Propensity Score Matching for Impact Evaluation (Person-Level Matching)
Source:R/impact_matching.R
propensity_score_matching.RdPerforms propensity score matching to identify comparable control units for treatment effect estimation at the person level. This function first aggregates event-level data to person-level characteristics, performs matching on people, then returns all events for matched individuals. This is crucial for employment data where we want to match people (not individual employment spells) based on their stable characteristics.
Usage
propensity_score_matching(
data,
treatment_var = "is_treated",
person_id_var = "cf",
matching_variables,
exact_match_vars = NULL,
person_aggregation = "first",
method = "nearest",
ratio = 1,
caliper = NULL,
replace = FALSE,
estimand = "ATT",
link = "logit",
distance_metric = "glm",
missing_data_action = "complete_cases",
imputation_method = "median",
min_complete_cases = 0.5,
max_missing_proportion = 0.3,
factor_level_threshold = 5,
verbose = TRUE
)Arguments
- data
A data.table containing treatment and control observations (can be event-level)
- treatment_var
Character. Name of treatment indicator variable. Default: "is_treated"
- person_id_var
Character. Name of person identifier variable (e.g., "cf"). Default: "cf"
- matching_variables
Character vector. Variables to include in propensity score model
- exact_match_vars
Character vector. Variables requiring exact matches. Default: NULL
- person_aggregation
Character. How to aggregate person characteristics: "first", "last", "mode", "mean". Default: "first"
- method
Character.
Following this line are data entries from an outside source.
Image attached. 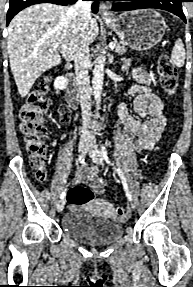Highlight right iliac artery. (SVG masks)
<instances>
[{
	"label": "right iliac artery",
	"mask_w": 193,
	"mask_h": 287,
	"mask_svg": "<svg viewBox=\"0 0 193 287\" xmlns=\"http://www.w3.org/2000/svg\"><path fill=\"white\" fill-rule=\"evenodd\" d=\"M78 161L82 165L85 161V154H80L78 157ZM66 191H67V189L63 190V192L60 195V199H64V197L66 196Z\"/></svg>",
	"instance_id": "right-iliac-artery-1"
}]
</instances>
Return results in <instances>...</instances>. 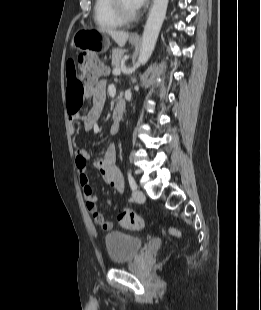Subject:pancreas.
<instances>
[{
	"instance_id": "1",
	"label": "pancreas",
	"mask_w": 261,
	"mask_h": 310,
	"mask_svg": "<svg viewBox=\"0 0 261 310\" xmlns=\"http://www.w3.org/2000/svg\"><path fill=\"white\" fill-rule=\"evenodd\" d=\"M123 54H124V52L122 50H119V49H114L112 51V66L114 68L119 67V64H120V61L123 57Z\"/></svg>"
}]
</instances>
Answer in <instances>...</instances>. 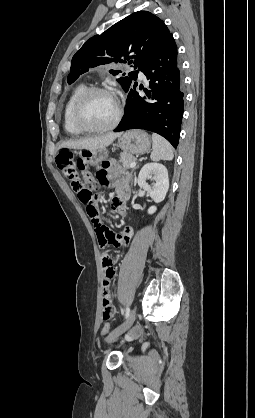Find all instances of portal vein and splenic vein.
I'll return each mask as SVG.
<instances>
[{
    "label": "portal vein and splenic vein",
    "mask_w": 255,
    "mask_h": 418,
    "mask_svg": "<svg viewBox=\"0 0 255 418\" xmlns=\"http://www.w3.org/2000/svg\"><path fill=\"white\" fill-rule=\"evenodd\" d=\"M135 166H136V162L135 161L130 164V168H134Z\"/></svg>",
    "instance_id": "portal-vein-and-splenic-vein-1"
}]
</instances>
Matching method: "nearest", "optimal", "full", "genetic". Default: "nearest"
- ratio
Numeric. Ratio of control to treatment units. Default: 1
- caliper
Numeric. Maximum allowable distance for matches. Default: NULL (no caliper)
- replace
Logical. Allow replacement in matching? Default: FALSE
- estimand
Character. Target estimand: "ATT", "ATE", "ATC". Default: "ATT"
- link
Character. Link function for propensity model: "logit", "probit". Default: "logit"
- distance_metric
Character. Distance metric: "glm", "gam", "gbm", "randomforest". Default: "glm"
- missing_data_action
Character. How to handle missing data: "complete_cases" (default), "impute", "exclude_vars"
- imputation_method
Character. For numeric variables: "median" (default), "mean". For categorical: "mode"
- min_complete_cases
Numeric. Minimum proportion of complete cases required to proceed (0-1). Default: 0.5
- max_missing_proportion
Numeric. Maximum proportion of missing values allowed per variable (0-1). Default: 0.3
- factor_level_threshold
Numeric. Minimum observations per factor level. Default: 5
- verbose
Logical. Print detailed missing data diagnostics? Default: TRUE
Value
A list containing:
- matched_data
Data.table with ALL events for matched individuals (both treated and control). Includes event_time column with values: "pre" (pre-treatment), "post" (post-treatment), "control" (control group), or NA
- matched_persons
Data.table with person-level characteristics used for matching
- match_matrix
Matrix showing which persons were matched
- propensity_scores
Propensity scores for all persons
- balance_before
Balance statistics before matching (person-level)
- balance_after
Balance statistics after matching (person-level)
- match_summary
Summary of matching procedure
- common_support
Information about common support region
- data_quality_report
Report on missing data handling and data quality issues
- aggregation_report
Report on person-level aggregation process
Examples
if (FALSE) { # \dontrun{
# Process employment data first
employment_data <- vecshift(raw_employment_data)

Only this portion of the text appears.